[WHAT THE TASK REQUIRES] Pull out every line in the data that has the string "salle" in it.

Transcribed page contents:
_ _ _ _ _

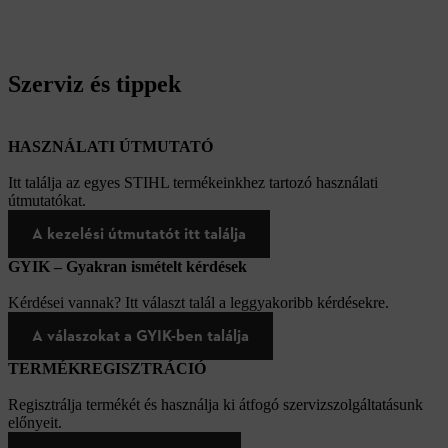
Szerviz és tippek
HASZNÁLATI ÚTMUTATÓ
Itt találja az egyes STIHL termékeinkhez tartozó használati
útmutatókat.
A kezelési útmutatót itt találja
GYIK – Gyakran ismételt kérdések
Kérdései vannak? Itt választ talál a leggyakoribb kérdésekre.
A válaszokat a GYIK-ben találja
TERMÉKREGISZTRÁCIÓ
Regisztrálja termékét és használja ki átfogó szervizszolgáltatásunk
előnyeit.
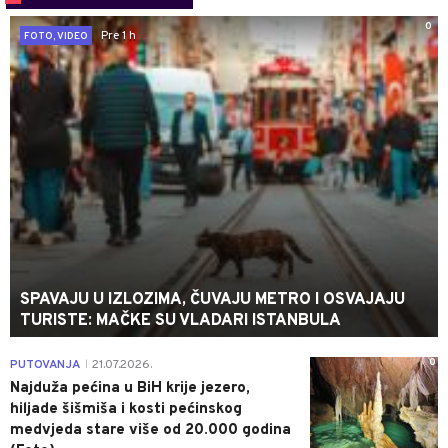
0
Pre 1 h
FOTO, VIDEO
SPAVAJU U IZLOZIMA, ČUVAJU METRO I OSVAJAJU
TURISTE: MAČKE SU VLADARI ISTANBULA
0
PUTOVANJA
21.07.2026.
|
Najduža pećina u BiH krije jezero,
hiljade šišmiša i kosti pećinskog
medvjeda stare više od 20.000 godina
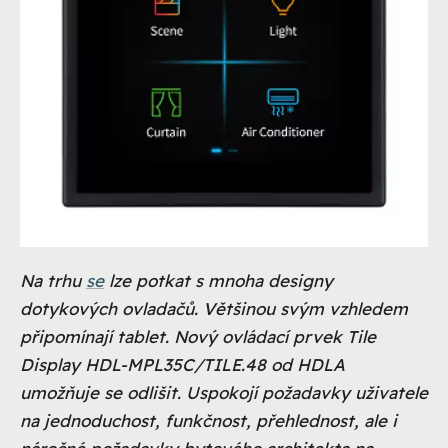
Na trhu
se
lze potkat s mnoha designy
dotykových ovladačů. Většinou svým vzhledem
připomínají tablet. Nový ovládací prvek Tile
Display HDL-MPL35C/TILE.48 od HDLA
umožňuje se odlišit. Uspokojí požadavky uživatele
na jednoduchost, funkčnost, přehlednost, ale i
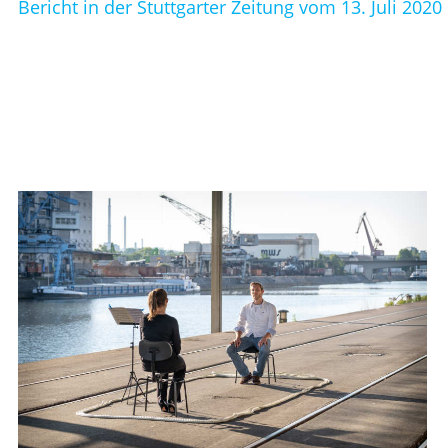
Bericht in der Stuttgarter Zeitung vom 13. Juli 2020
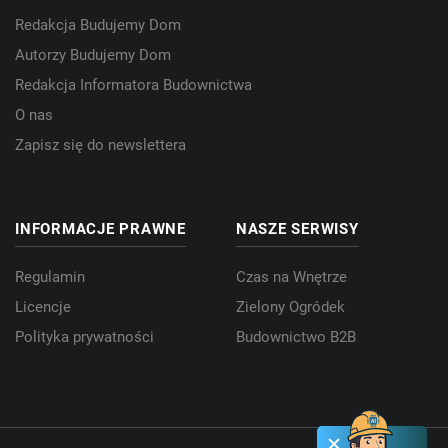
Redakcja Budujemy Dom
Autorzy Budujemy Dom
Redakcja Informatora Budownictwa
O nas
Zapisz się do newslettera
INFORMACJE PRAWNE
NASZE SERWISY
Regulamin
Czas na Wnętrze
Licencje
Zielony Ogródek
Polityka prywatności
Budownictwo B2B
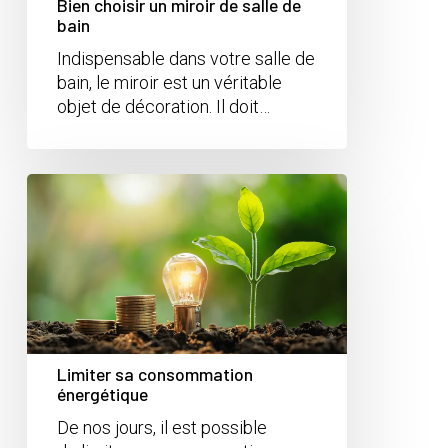
Bien choisir un miroir de salle de
bain
Indispensable dans votre salle de
bain, le miroir est un véritable
objet de décoration. Il doit…
Limiter sa consommation
énergétique
De nos jours, il est possible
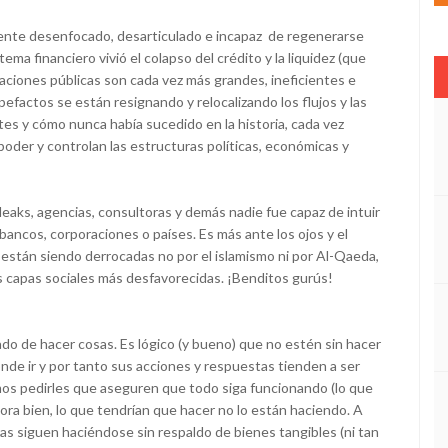
ente desenfocado, desarticulado e incapaz de regenerarse
ma financiero vivió el colapso del crédito y la liquidez (que
raciones públicas son cada vez más grandes, ineficientes e
efactos se están resignando y relocalizando los flujos y las
es y cómo nunca había sucedido en la historia, cada vez
poder y controlan las estructuras políticas, económicas y
leaks, agencias, consultoras y demás nadie fue capaz de intuir
bancos, corporaciones o países. Es más ante los ojos y el
están siendo derrocadas no por el islamismo ni por Al-Qaeda,
as capas sociales más desfavorecidas. ¡Benditos gurús!
do de hacer cosas. Es lógico (y bueno) que no estén sin hacer
nde ir y por tanto sus acciones y respuestas tienden a ser
emos pedirles que aseguren que todo siga funcionando (lo que
hora bien, lo que tendrían que hacer no lo están haciendo. A
ras siguen haciéndose sin respaldo de bienes tangibles (ni tan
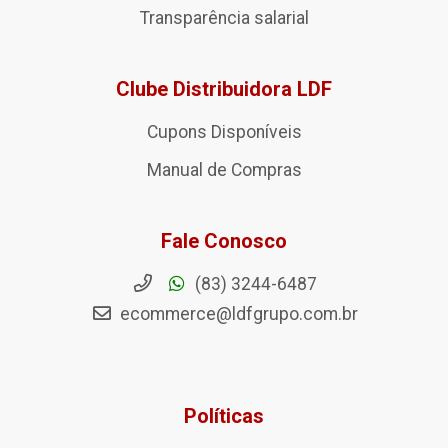
Transparência salarial
Clube Distribuidora LDF
Cupons Disponíveis
Manual de Compras
Fale Conosco
(83) 3244-6487
ecommerce@ldfgrupo.com.br
Políticas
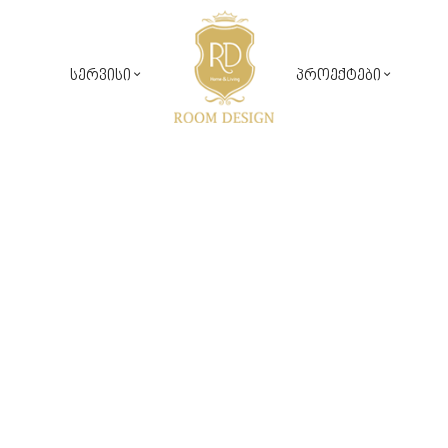
სერვისი
პროექტები
საჯარო პროექტები
რუმ დიზაინ კომფორტი
კერძო პროექტები
დიზაინ პროექტირება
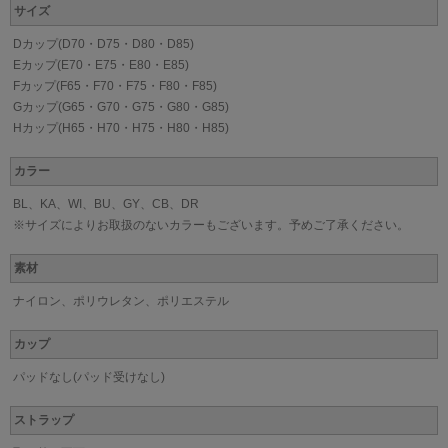
サイズ
Dカップ(D70・D75・D80・D85)
Eカップ(E70・E75・E80・E85)
Fカップ(F65・F70・F75・F80・F85)
Gカップ(G65・G70・G75・G80・G85)
Hカップ(H65・H70・H75・H80・H85)
カラー
BL、KA、WI、BU、GY、CB、DR
※サイズによりお取扱のないカラーもございます。予めご了承ください。
素材
ナイロン、ポリウレタン、ポリエステル
カップ
パッドなし(パッド受けなし)
ストラップ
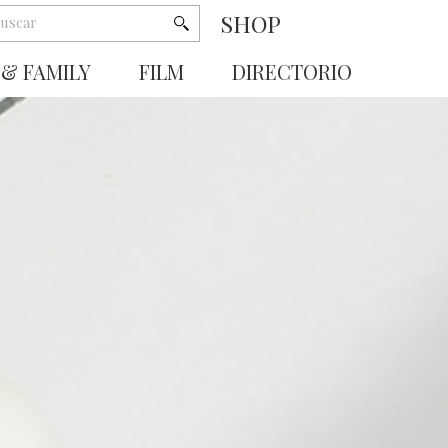
SHOP
 & FAMILY
FILM
DIRECTORIO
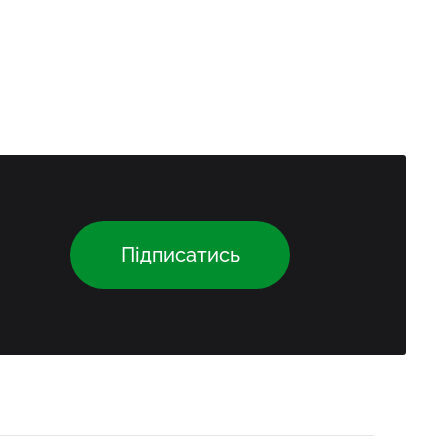
Підписатись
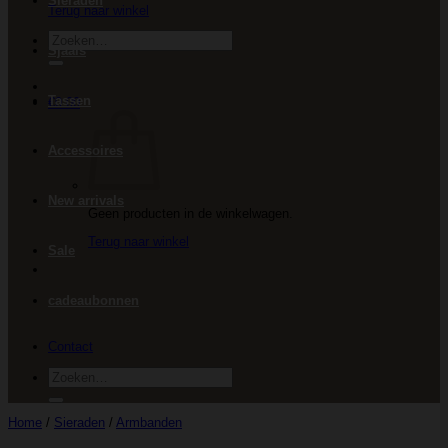
Sieraden
Terug naar winkel
Zoeken
Sjaals
naar:
Tassen
€
0.00
Accessoires
New arrivals
Geen producten in de winkelwagen.
Terug naar winkel
Sale
cadeaubonnen
Contact
Zoeken
naar:
Home
/
Sieraden
/
Armbanden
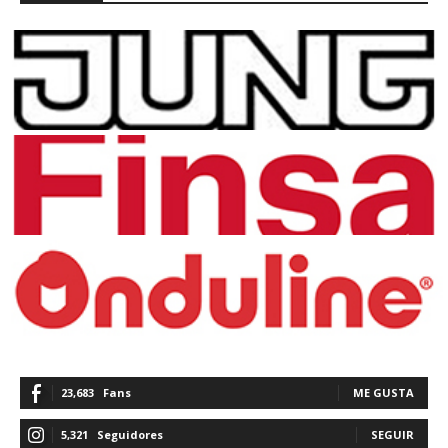
23,683
Fans
ME GUSTA
5,321
Seguidores
SEGUIR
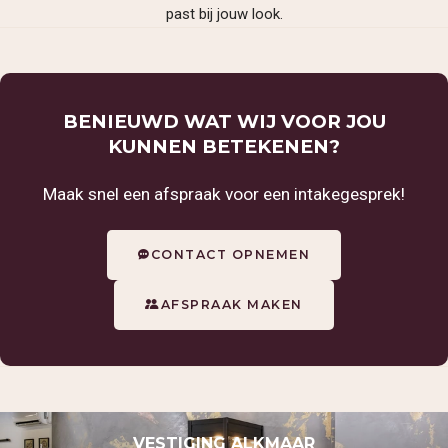
past bij jouw look.
BENIEUWD WAT WIJ VOOR JOU
KUNNEN BETEKENEN?
Maak snel een afspraak voor een intakegesprek!
CONTACT OPNEMEN
AFSPRAAK MAKEN
VESTIGING ALKMAAR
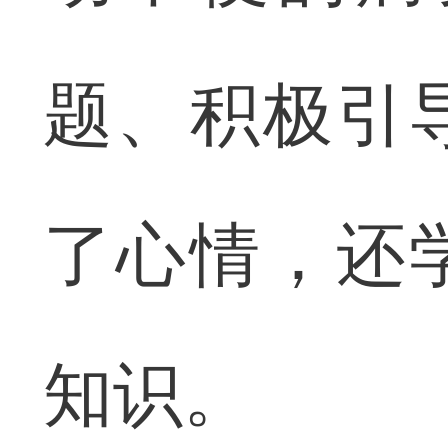
题、积极引
了心情，还
知识。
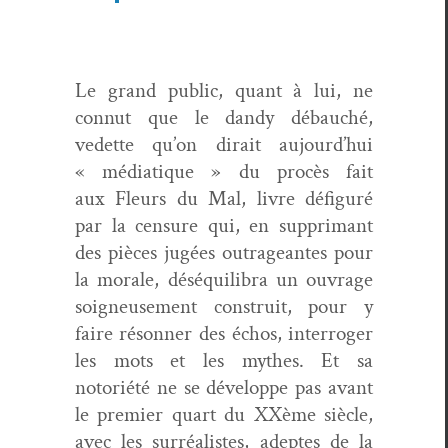
Le grand pub­lic, quant à lui, ne
con­nut que le dandy débauché,
vedette qu’on dirait aujour­d’hui
« médi­a­tique » du procès fait
aux
Fleurs du Mal
, livre défig­uré
par la cen­sure qui, en sup­p­ri­mant
des pièces jugées out­rageantes pour
la morale, déséquili­bra un ouvrage
soigneuse­ment con­stru­it, pour y
faire réson­ner des échos, inter­roger
les mots et les mythes. Et sa
notoriété ne se développe pas avant
le pre­mier quart du XXème siè­cle,
avec les sur­réal­istes, adeptes de la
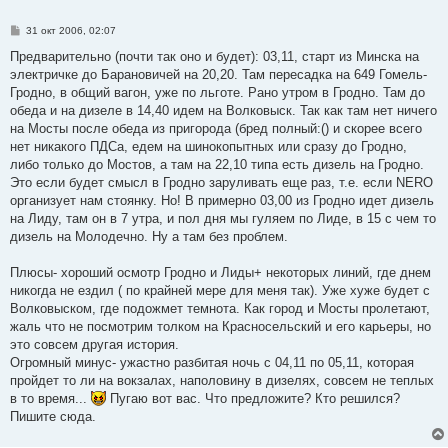
С
31 окт 2006, 02:07
о
о
Предварительно (почти так оно и будет): 03,11, старт из Минска на
б
электричке до Барановичей на 20,20. Там пересадка на 649 Гомель-
щ
е
Гродно, в общий вагон, уже по льготе. Рано утром в Гродно. Там до
н
обеда и на дизеле в 14,40 идем на Волковыск. Так как там нет ничего
и
е
на Мосты после обеда из пригорода (бред полный:() и скорее всего
нет никакого ПДСа, едем на шинокопытных или сразу до Гродно,
либо только до Мостов, а там на 22,10 типа есть дизель на Гродно.
Это если будет смысл в Гродно заруливать еще раз, т.е. если NERO
организует нам стоянку. Но! В примерно 03,00 из Гродно идет дизель
на Лиду, там он в 7 утра, и пол дня мы гуляем по Лиде, в 15 с чем то
дизель на Молодечно. Ну а там без проблем.
Плюсы- хороший осмотр Гродно и Лиды+ некоторых линий, где днем
никогда не ездил ( по крайней мере для меня так). Уже хуже будет с
Волковыском, где подожмет темнота. Как город и Мосты пролетают,
жаль что не посмотрим толком на Красносельский и его карьеры, но
это совсем другая история.
Огромный минус- ужастно разбитая ночь с 04,11 по 05,11, которая
пройдет то ли на вокзалах, наполовину в дизелях, совсем не теплых
в то время...
Пугаю вот вас. Что предложите? Кто решился?
Пишите сюда.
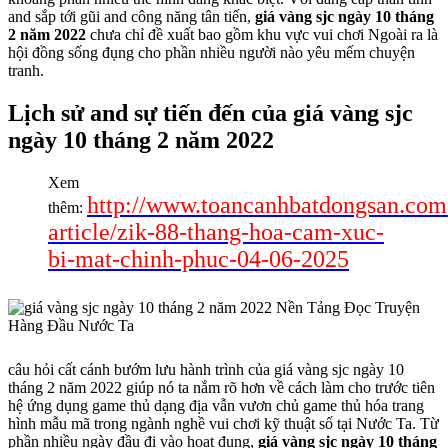
and sắp tới gũi and công năng tân tiến,
giá vàng sjc ngày 10 tháng
2 năm 2022
chưa chỉ đề xuất bao gồm khu vực vui chơi Ngoài ra là
hội đồng sống đụng cho phần nhiều người nào yêu mếm chuyện
tranh.
Lịch sử and sự tiến đến của giá vàng sjc
ngày 10 tháng 2 năm 2022
Xem
http://www.toancanhbatdongsan.com
thêm:
article/zik-88-thang-hoa-cam-xuc-
bi-mat-chinh-phuc-04-06-2025
câu hỏi cất cánh bướm lưu hành trình của giá vàng sjc ngày 10
tháng 2 năm 2022 giúp nó ta nắm rõ hơn về cách làm cho trước tiên
hệ ứng dụng game thủ dạng địa vẫn vươn chủ game thủ hóa trang
hình mẫu mã trong ngành nghề vui chơi kỹ thuật số tại Nước Ta. Từ
phần nhiều ngày đầu đi vào hoạt đụng,
giá vàng sjc ngày 10 tháng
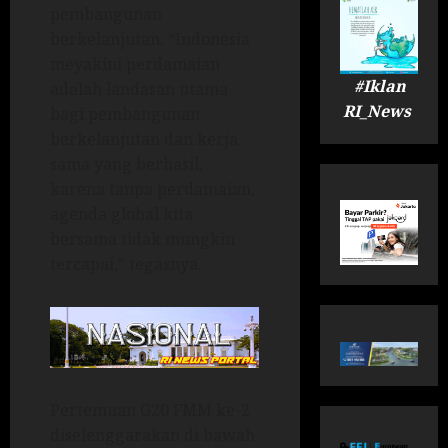
pembangunan
berkelanjutan. “Indonesia
meyakini perdamaian
#Iklan
adalah landasan utama
RI_News
bagi pembangunan
berkelanjutan dan kerja
sama yang berhasil,
karena tanpa perdamaian,
agenda global kita
bersama tidak mungkin
tercapai,” tegasnya.
Pertemuan G20 FMM ke-2
diselenggarakan di bawah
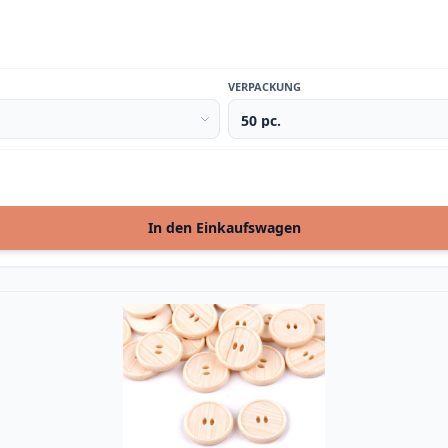
VERPACKUNG
In den Einkaufswagen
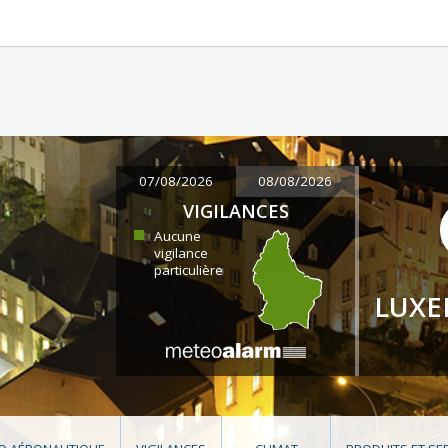
07/08/2026
08/08/2026
VIGILANCES
Aucune
vigilance
particulière
LUX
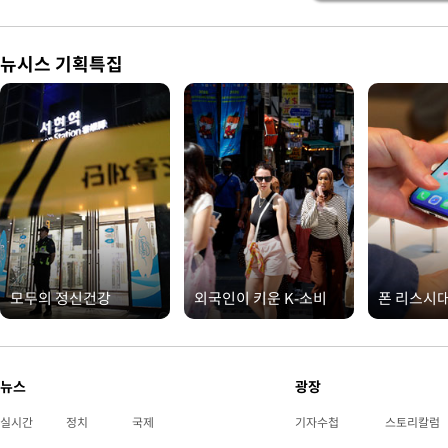
뉴시스 기획특집
모두의 정신건강
외국인이 키운 K-소비
폰 리스시
뉴스
광장
실시간
정치
국제
기자수첩
스토리칼럼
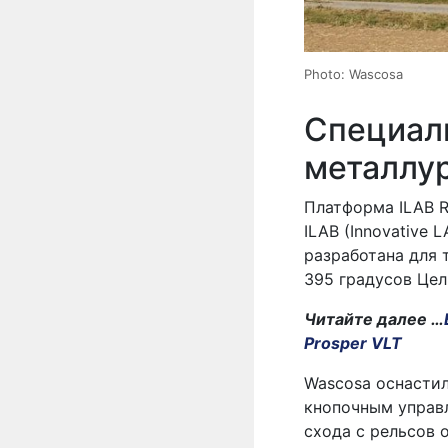
Photo: Wascosa
Специал
металлур
Платформа ILAB 
ILAB (Innovative 
разработана для 
395 градусов Цел
Читайте далее …
Prosper VLT
Wascosa оснасти
кнопочным управл
схода с рельсов 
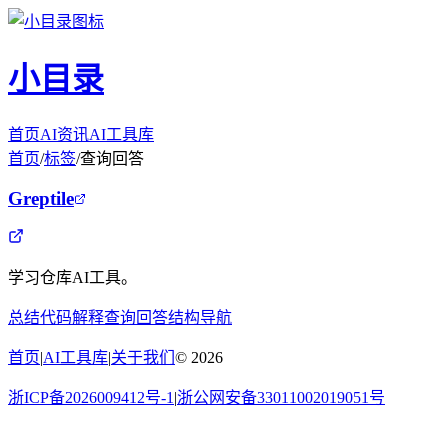
小目录
首页
AI资讯
AI工具库
首页
/
标签
/
查询回答
Greptile
学习仓库AI工具。
总结
代码解释
查询回答
结构导航
首页
|
AI工具库
|
关于我们
©
2026
浙ICP备2026009412号-1
|
浙公网安备33011002019051号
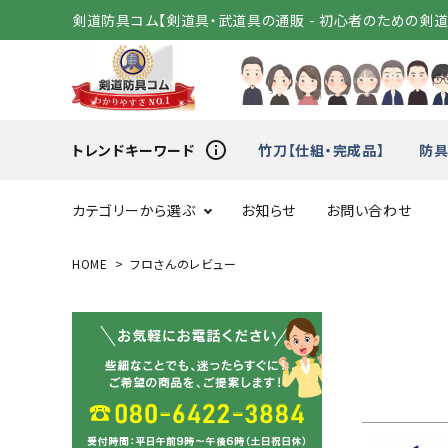
剣道防具コム【剣道具・武道具の通販 - 初心者のための剣
info_outline
トレンドキーワード
竹刀【仕組・完成品】
防具
カテゴリーから選ぶ
お知らせ
お問い合わせ
HOME
フロさんのレビュー
スタートセット
竹刀（
変わり胴
小手（単
剣道着
袴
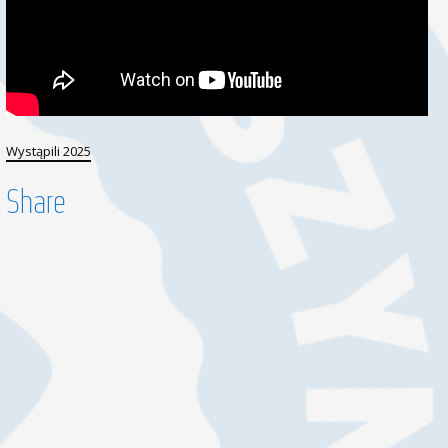
Wystąpili 2025
Share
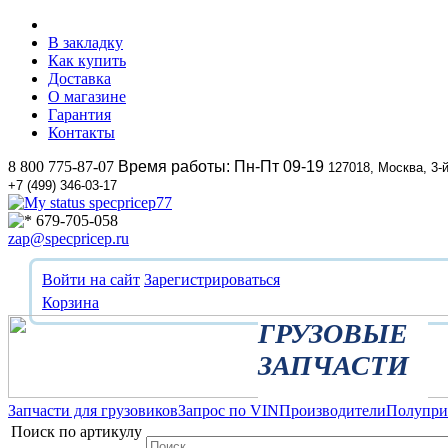
В закладку
Как купить
Доставка
О магазине
Гарантия
Контакты
8 800 775-87-07
Время работы: Пн-Пт 09-19
127018, Москва, 3-
+7 (499) 346-03-17
specpricep77
679-705-058
zap@specpricep.ru
Войти на сайт
Зарегистрироваться
Корзина
ГРУЗОВЫЕ
ЗАПЧАСТИ
Запчасти для грузовиков
Запрос по VIN
Производители
Полупр
Поиск по артикулу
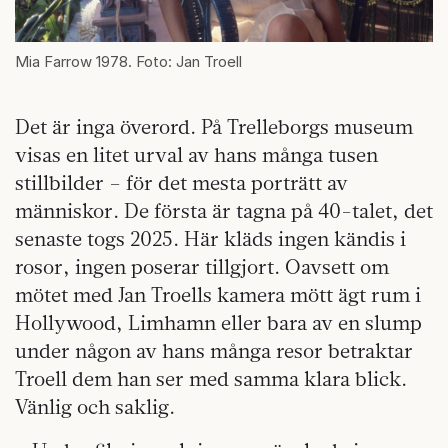
Mia Farrow 1978. Foto: Jan Troell
Det är inga överord. På Trelleborgs museum
visas en litet urval av hans många tusen
stillbilder – för det mesta porträtt av
människor. De första är tagna på 40-talet, det
senaste togs 2025. Här kläds ingen kändis i
rosor, ingen poserar tillgjort. Oavsett om
mötet med Jan Troells kamera mött ägt rum i
Hollywood, Limhamn eller bara av en slump
under någon av hans många resor betraktar
Troell dem han ser med samma klara blick.
Vänlig och saklig.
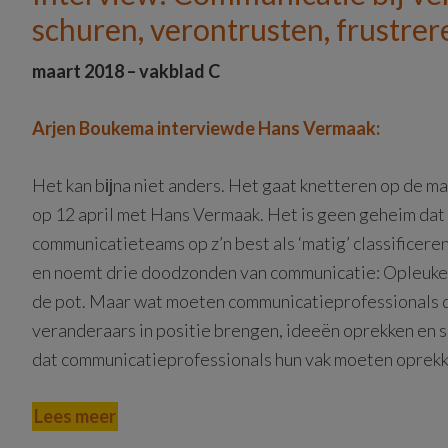
schuren, verontrusten, frustrer
maart 2018 – vakblad C
Arjen Boukema interviewde Hans Vermaak:
Het kan bĳna niet anders. Het gaat knetteren op de
op 12 april met Hans Vermaak. Het is geen geheim d
communicatieteams op z’n best als ‘matig’ classificer
en noemt drie doodzonden van communicatie: Opleuke
de pot. Maar wat moeten communicatieprofessionals dan
veranderaars in positie brengen, ideeën oprekken en s
dat communicatieprofessionals hun vak moeten oprekk
Lees meer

_ _ _ _ _

[FINAL ANSWER]
Bien choisir un miroir de salle de
Indispensable dans votre salle de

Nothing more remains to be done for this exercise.